[What you should do]
Apart from the pictures, every entry should be reproduced exactly.
#### Input records
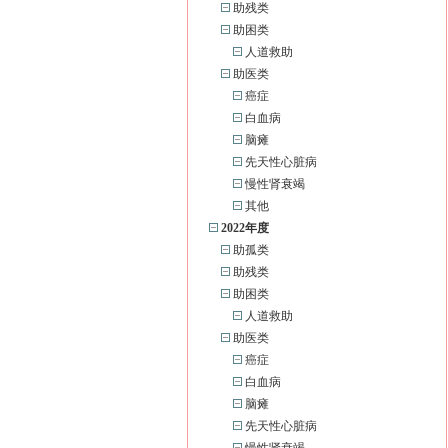
助残类
助困类
人道救助
助医类
癌症
白血病
脑瘫
先天性心脏病
慢性肾衰竭
其他
2022年度
助孤类
助残类
助困类
人道救助
助医类
癌症
白血病
脑瘫
先天性心脏病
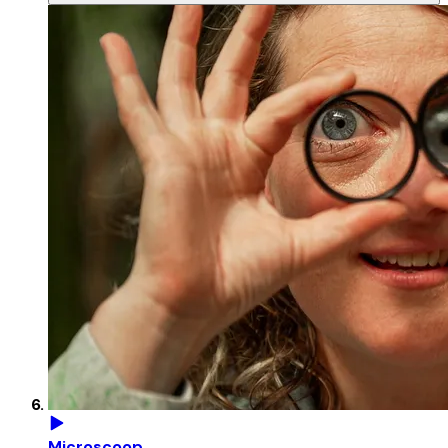
Microscoop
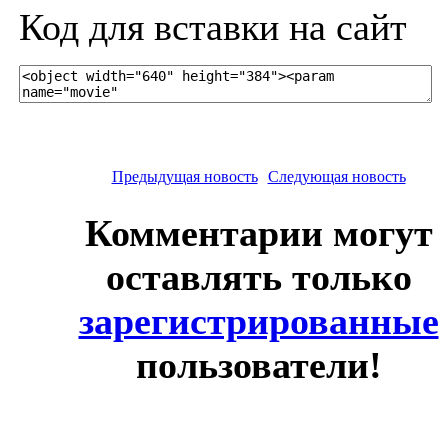
Код для вставки на сайт
Предыдущая новость
Следующая новость
Комментарии могут
оставлять только
зарегистрированные
пользователи!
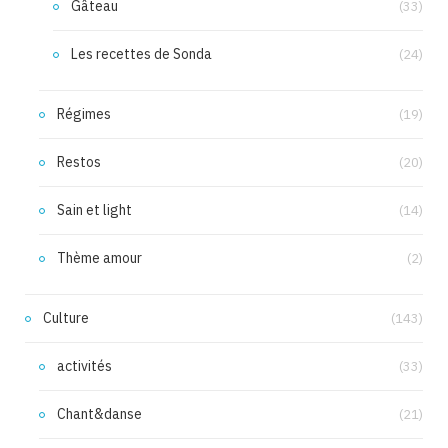
Gâteau
(33)
Les recettes de Sonda
(24)
Régimes
(19)
Restos
(20)
Sain et light
(14)
Thème amour
(2)
Culture
(143)
activités
(33)
Chant&danse
(21)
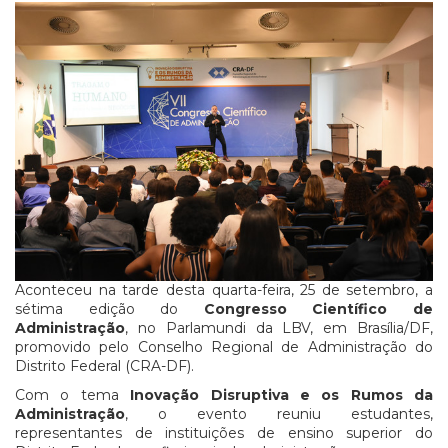
Aconteceu na tarde desta quarta-feira, 25 de setembro, a
sétima edição do
Congresso Científico de
Administração
, no Parlamundi da LBV, em Brasília/DF,
promovido pelo Conselho Regional de Administração do
Distrito Federal (CRA-DF).
Com o tema
Inovação Disruptiva e os Rumos da
Administração
, o evento reuniu estudantes,
representantes de instituições de ensino superior do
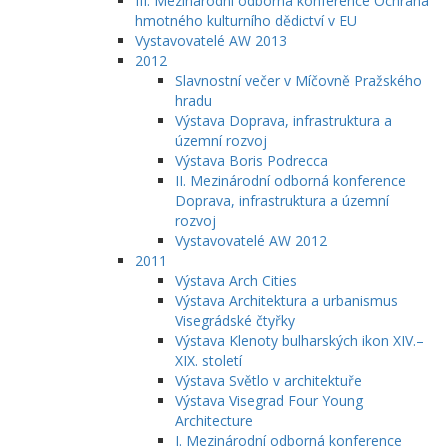
III. Mezinárodní odborná konference Ochrana
hmotného kulturního dědictví v EU
Vystavovatelé AW 2013
2012
Slavnostní večer v Míčovně Pražského
hradu
Výstava Doprava, infrastruktura a
územní rozvoj
Výstava Boris Podrecca
II. Mezinárodní odborná konference
Doprava, infrastruktura a územní
rozvoj
Vystavovatelé AW 2012
2011
Výstava Arch Cities
Výstava Architektura a urbanismus
Visegrádské čtyřky
Výstava Klenoty bulharských ikon XIV.–
XIX. století
Výstava Světlo v architektuře
Výstava Visegrad Four Young
Architecture
I. Mezinárodní odborná konference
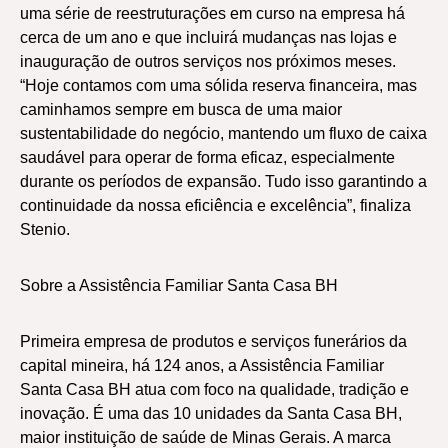
uma série de reestruturações em curso na empresa há
cerca de um ano e que incluirá mudanças nas lojas e
inauguração de outros serviços nos próximos meses.
“Hoje contamos com uma sólida reserva financeira, mas
caminhamos sempre em busca de uma maior
sustentabilidade do negócio, mantendo um fluxo de caixa
saudável para operar de forma eficaz, especialmente
durante os períodos de expansão. Tudo isso garantindo a
continuidade da nossa eficiência e excelência”, finaliza
Stenio.
Sobre a Assistência Familiar Santa Casa BH
Primeira empresa de produtos e serviços funerários da
capital mineira, há 124 anos, a Assistência Familiar
Santa Casa BH atua com foco na qualidade, tradição e
inovação. É uma das 10 unidades da Santa Casa BH,
maior instituição de saúde de Minas Gerais. A marca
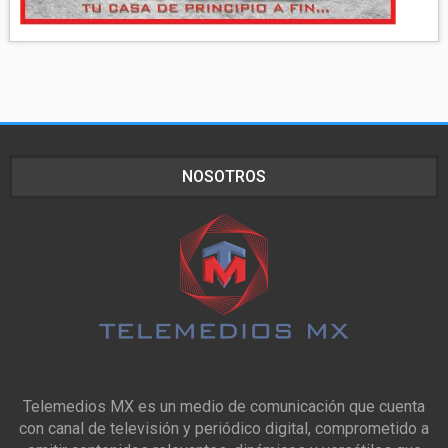
NOSOTROS
Telemedios MX es un medio de comunicación que cuenta
con canal de televisión y periódico digital, comprometido a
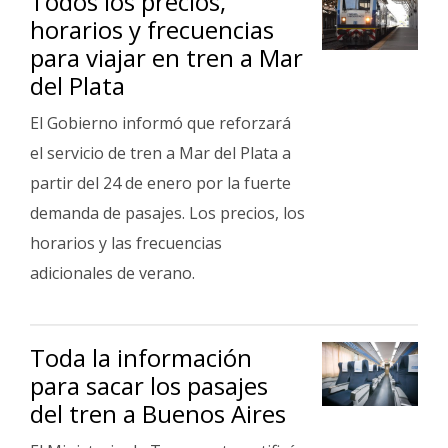
Todos los precios,
horarios y frecuencias
para viajar en tren a Mar
del Plata
El Gobierno informó que reforzará
el servicio de tren a Mar del Plata a
partir del 24 de enero por la fuerte
demanda de pasajes. Los precios, los
horarios y las frecuencias
adicionales de verano.
Toda la información
para sacar los pasajes
del tren a Buenos Aires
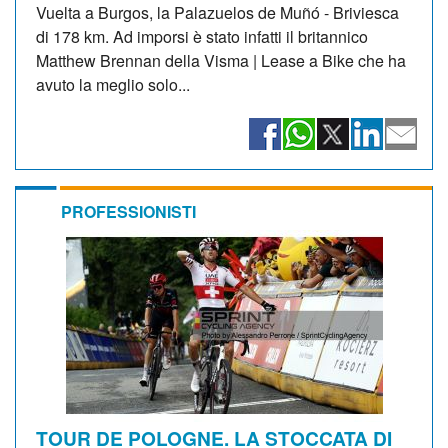
Vuelta a Burgos, la Palazuelos de Muñó - Briviesca
di 178 km. Ad imporsi è stato infatti il britannico
Matthew Brennan della Visma | Lease a Bike che ha
avuto la meglio solo...
PROFESSIONISTI
TOUR DE POLOGNE. LA STOCCATA DI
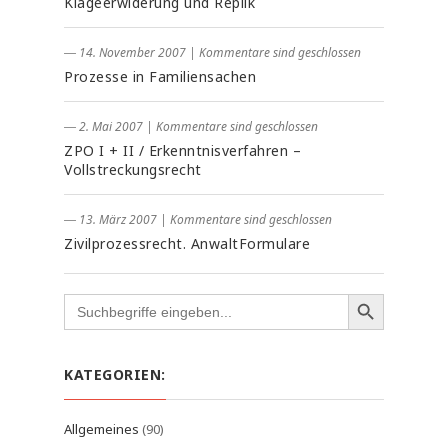
Klageerwiderung und Replik
― 14. November 2007
|
Kommentare sind geschlossen
Prozesse in Familiensachen
― 2. Mai 2007
|
Kommentare sind geschlossen
ZPO I + II / Erkenntnisverfahren –
Vollstreckungsrecht
― 13. März 2007
|
Kommentare sind geschlossen
Zivilprozessrecht. AnwaltFormulare
Search
for:
KATEGORIEN:
Allgemeines
(90)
########
[Response to the exercise]
助残类
助困类
人道救助
助医类
癌症
白血病
脑瘫
先天性心脏病
慢性肾衰竭
其他
2022年度
助孤类
助残类
助困类
人道救助
助医类
癌症
白血病
脑瘫
先天性心脏病
Microscoop
Код для вставки на сайт
Предыдущая новость
Следующая новость
Комментарии могут
оставлять только
зарегистрированные
пользователи!
Gâteau
(33)
Les recettes de Sonda
(24)
Régimes
(19)
Restos
(20)
Sain et light
(14)
Thème amour
(2)
Culture
(143)
activités
(33)
Chant&danse
(21)
Aconteceu na tarde desta quarta-feira, 25 de setembro, a
sétima edição do
Congresso Científico de
Administração
, no Parlamundi da LBV, em Brasília/DF,
promovido pelo Conselho Regional de Administração do
Distrito Federal (CRA-DF).
Com o tema
Inovação Disruptiva e os Rumos da
Administração
, o evento reuniu estudantes,
representantes de instituições de ensino superior do
III. Mezinárodní odborná konference Ochrana
hmotného kulturního dědictví v EU
Vystavovatelé AW 2013
2012
Slavnostní večer v Míčovně Pražského
hradu
Výstava Doprava, infrastruktura a
územní rozvoj
Výstava Boris Podrecca
II. Mezinárodní odborná konference
Doprava, infrastruktura a územní
rozvoj
Vystavovatelé AW 2012
2011
Výstava Arch Cities
Výstava Architektura a urbanismus
Visegrádské čtyřky
Výstava Klenoty bulharských ikon XIV.–
XIX. století
Výstava Světlo v architektuře
Výstava Visegrad Four Young
Architecture
I. Mezinárodní odborná konference
uma série de reestruturações em curso na empresa há
cerca de um ano e que incluirá mudanças nas lojas e
inauguração de outros serviços nos próximos meses.
“Hoje contamos com uma sólida reserva financeira, mas
caminhamos sempre em busca de uma maior
sustentabilidade do negócio, mantendo um fluxo de caixa
saudável para operar de forma eficaz, especialmente
durante os períodos de expansão. Tudo isso garantindo a
continuidade da nossa eficiência e excelência”, finaliza
Stenio.
Sobre a Assistência Familiar Santa Casa BH
Primeira empresa de produtos e serviços funerários da
capital mineira, há 124 anos, a Assistência Familiar
Santa Casa BH atua com foco na qualidade, tradição e
inovação. É uma das 10 unidades da Santa Casa BH,
maior instituição de saúde de Minas Gerais. A marca
NOSOTROS
Telemedios MX es un medio de comunicación que cuenta
con canal de televisión y periódico digital, comprometido a
Todos los precios,
horarios y frecuencias
para viajar en tren a Mar
del Plata
El Gobierno informó que reforzará
el servicio de tren a Mar del Plata a
partir del 24 de enero por la fuerte
demanda de pasajes. Los precios, los
horarios y las frecuencias
adicionales de verano.
Toda la información
para sacar los pasajes
del tren a Buenos Aires
Vuelta a Burgos, la Palazuelos de Muñó - Briviesca
di 178 km. Ad imporsi è stato infatti il britannico
Matthew Brennan della Visma | Lease a Bike che ha
avuto la meglio solo...
PROFESSIONISTI
TOUR DE POLOGNE. LA STOCCATA DI
Klageerwiderung und Replik
― 14. November 2007
|
Kommentare sind geschlossen
Prozesse in Familiensachen
― 2. Mai 2007
|
Kommentare sind geschlossen
ZPO I + II / Erkenntnisverfahren –
Vollstreckungsrecht
― 13. März 2007
|
Kommentare sind geschlossen
Zivilprozessrecht. AnwaltFormulare
Search
for:
KATEGORIEN:
Allgemeines
(90)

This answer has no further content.